Modest drinkers will not be used to be drunk and will do stupid things that lead to accidents. Heavy drinkers will be used to being drunk. They will also be interested in drinking than larking about doing stupid things.
Junican (not verified) wrote,
Tue, 31/05/2011 - 23:06
Oh Dear! And we simpletons thought all along that hospital staff actually counted alcohol related admissions! How stupid of us!

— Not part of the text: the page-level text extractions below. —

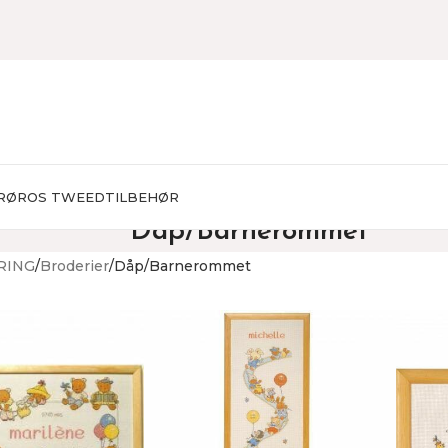
RØROS TWEED
TILBEHØR
Dåp/Barnerommet
RING
Broderier
Dåp/Barnerommet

So we have not only the confounding factor of the fraction system and the factor as described by anon 16:54, but we also have another confounding factor - the lack of information on how much alcohol had been consumed. But even allowing for these confounding factors, an increase in admissions of almost double between 2002/3 and 2009, at a time when alcohol consumption has been apparently falling, makes no sense (in terms of that much derided quality known as 'common sense'). Something must have gone wrong with the methodology, regardless of what Mr Sutherland says.

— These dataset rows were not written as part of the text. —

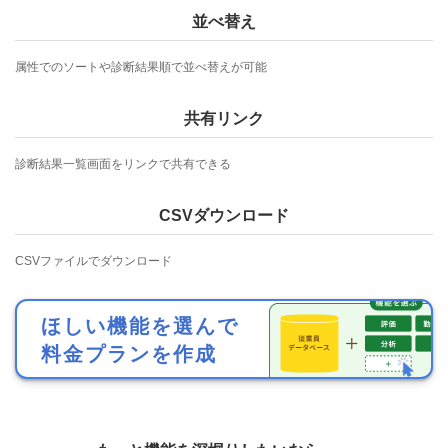
並べ替え
属性でのソートや診断結果順で並べ替えが可能
共有リンク
診断結果一覧画面をリンクで共有できる
CSVダウンロード
CSVファイルでダウンロード
ほしい機能を選んで
料金プランを作成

What can have gone wrong? I know nothing, and therefore should not comment, but is it possible that applying the 'method' retrospectively to 2002/3 (and years since) could have resulted in comparing 'apples and pears'? Hindsight is a dangerous thing, if one wants to be accurate.
Perhaps Mr Sutherland would explain to us how 'common sense' is flawed as regards this matter.
boozwatch (not verified) wrote,
Wed, 01/06/2011 - 13:55
General Statistics are very hard to collect accurately of course, but the NHS method seems reasonably sound given the circs. The argument that averaging out admissions eg: 'a third of all admissions for cardiac arrhythmias, for example, are attributed to drinking, even if the sufferer happens to be a teetotaller' is picky. The two-thirds who are admitted for this will of course include the teetotallers - only a 100% rating would necessarily fail to cover the irrelevant cases.
Are the NHS intending though to change the threshold % for each type of case if the known contribution of alcohol changes? Otherwise as previous posteer says, year on year stats may not be so helpful.
In the blue corner, used by the Portman group to question the NHS stats, is the ONS survey of alcohol consumption in the general population which claims a fall, but also has a 'new' methodology open to challenge. - see Gargle Nation for a discussion of the possible weaknesses in this methodolgy, including evidence of greater strength of drinks and under measurement of glass size. Bev, Editor, Gargle Nation http://www.garglenation.com/2011/05/mcwilliams-promotes-cider-and-obama-...
Chris Taylor (not verified) wrote,
Thu, 23/06/2011 - 13:18
"Total consumption rose slightly, from an average of 1,149 ml per person per week to 1,190 ml per person..."
Surely this can't be right. If it means 1149 ml, then that's 115 units a week. If it's 1.149 ml, then that's 0.15 units per week.
Is it per year? That would be two and a bit units per week doesn't make sense, since 25% of people consuming more than 21 units would make the average more than 4 per week even if the rest were teetotal.